GPT-3.5の正答率が47.2%,GPT-4の正答率が73.7%であり,その差は26.5%(p<0.001)であった.一方,運動学の正答率はGPT-3.5が24.1%,GPT-4が31%と両者で低い正答率となった.

考察

多くの分野でGPT-4の正答率が上昇する中,運動学など上昇率が悪い分野があり,これらは事前学習のパラメーターを増加するだけでは解決しない可能性がある.またハルシネーションと呼ばれる見当違いの回答をすることがあり,弱点を理解した上での使用が推奨される.
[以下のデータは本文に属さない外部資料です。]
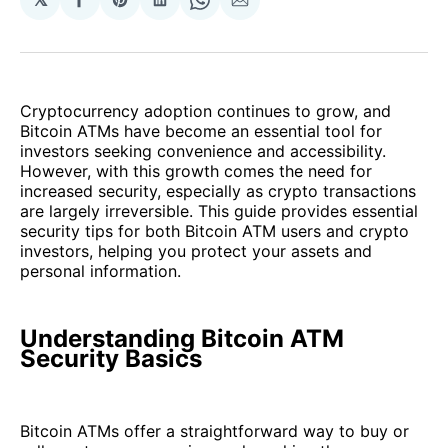
Share
Share
Share
Share
Share
on
on
on
on
via
Facebook
Pinterest
LinkedIn
WhatsApp
Email
Cryptocurrency adoption continues to grow, and
Bitcoin ATMs have become an essential tool for
investors seeking convenience and accessibility.
However, with this growth comes the need for
increased security, especially as crypto transactions
are largely irreversible. This guide provides essential
security tips for both Bitcoin ATM users and crypto
investors, helping you protect your assets and
personal information.
Understanding Bitcoin ATM
Security Basics
Bitcoin ATMs offer a straightforward way to buy or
1)GPT-4 Technical Report.OpenAI.Mar 2023.URL: https://arxiv.org/pdf/2303.08774v3.pdf
2)Takagi S,et al.:Performance of GPT-3.5 and GPT-4 on the Japanese Medical Licensing Examination:Comparison Study.JMIR Med Educ.9,2023.